Medical Students Rally for Greater Disclosure of Faculty/Pharma Financial Ties
In general, I believe that medical students should spend their time hitting the books rather than engaging in various forms of social protest. However, I have just discovered a situation where it seems to be that a medical student "action" would be warranted (see: Harvard Med Students Might Want to Look Up Charles Grassley). Below is an excerpt from the note from the WSJ Health Blog:
Medical students, unite! It’s time to fight for your right to know your profs’ drug-industry ties! That’s what’s happening over at Harvard, where some 40 students rallied recently on the steps of Harvard Medical School’s Gordon Hall. Along with some folks from Tufts and Boston University, they were waving signs and pushing for tighter conflict-of-interest policies vis-a-vis Harvard docs and pharmaceutical companies....As the [Harvard] Crimson tells it, students have been trying for six years to get the administration to tighten its conflicts policies, both in the classroom and at the affiliated hospitals where the students train. One idea they’re pushing is to require faculty and students, while talking about drugs in the classroom, to disclose any ties to the makers of those drugs. Harvard’s dean for faculty and research integrity, Gretchen Brodnicki [said that] the administration is taking the students’ concerns seriously.
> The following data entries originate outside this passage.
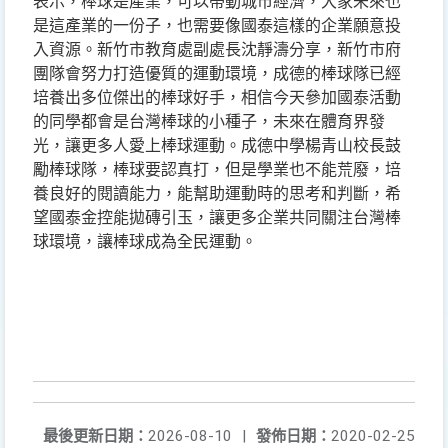
表示，棒球是產業，可以帶動城市經濟，大家未來也
是這產業的一份子，也需要像國泰這樣的企業願意投
入資源。新竹市教育處副處長沈靜濤分享，新竹市府
團隊會努力打造優質的運動環境，成德的棒球隊已經
培養出多位傑出的棒球好手，相信今天參加國泰活動
的同學都會是台灣棒球的小種子，未來在體育界發
光，讓更多人愛上棒球運動。成德中學楊青山校長鼓
勵棒球隊，棒球要認真打，但是學業也不能荒廢，培
養良好的閱讀能力，能幫助運動時的思考和判斷，希
望國泰金控能拋磚引玉，讓更多企業共同關注台灣棒
球環境，讓棒球成為全民運動。
最後更新日期：
2026-08-10
|
發佈日期：
2020-02-25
But she noted some practical issues, especially when it comes to the hospitals, which Harvard does not own or operate. The school can’t “force” affiliated hospitals to change their existing policies to line up with what the medical school requires internally, she said. She added, though, that the hospitals’ policies “go well beyond where we stop.”
I have covered in previous notes the problem of non- or inadequate disclosure of payments from Big Pharma on the part of medical school faculty (see: Medical Schools Share Some Blame in Scandals Involving Pharma Payments to Faculty; On the Corrosive Influence of Big Pharma on Academic Physicians). Clearly the faculty self-reporting system to medical school deans is not working, at least for some schools. As I noted in my note cited above, the medical schools need to share some of the blame. Here's my specific language:
...I don't think that the medical schools should emerge from these scandals untarnished. How is it possible for major medical schools to be "incapable of policing their faculty’s conflicts of interest." I can assure you that these institutions each employ hundreds of personnel in their research administration divisions to manage and audit research grants and contracts to the penny. And the reason for such diligence is obvious -- not to do so puts their research enterprise into jeopardy and such funding is the major sources of revenue for them.
The quote above from Harvard Medical School Dean Gretchen Brodnicki about the hands of school administration being tied regarding teaching hospital policies is a total "cop-out" and gives me little cause for optimism. The fact that Harvard Medical School does not "own" its teaching hospitals should not act in any way as a barrier for the harmonization of faculty ethical and conflict of interest policies across the various affiliated institutions.







Even though Harvard does not own these hospitals I presume that the physician/teachers have adjunct appointments as Harvard Faculty. Why doesn't the school withdraw these appointments if the Physicians refuse to disclose their Pharma contacts? They could also publicise the names of physicians refusing to comply. If regulations don't work maybe bad publicity will.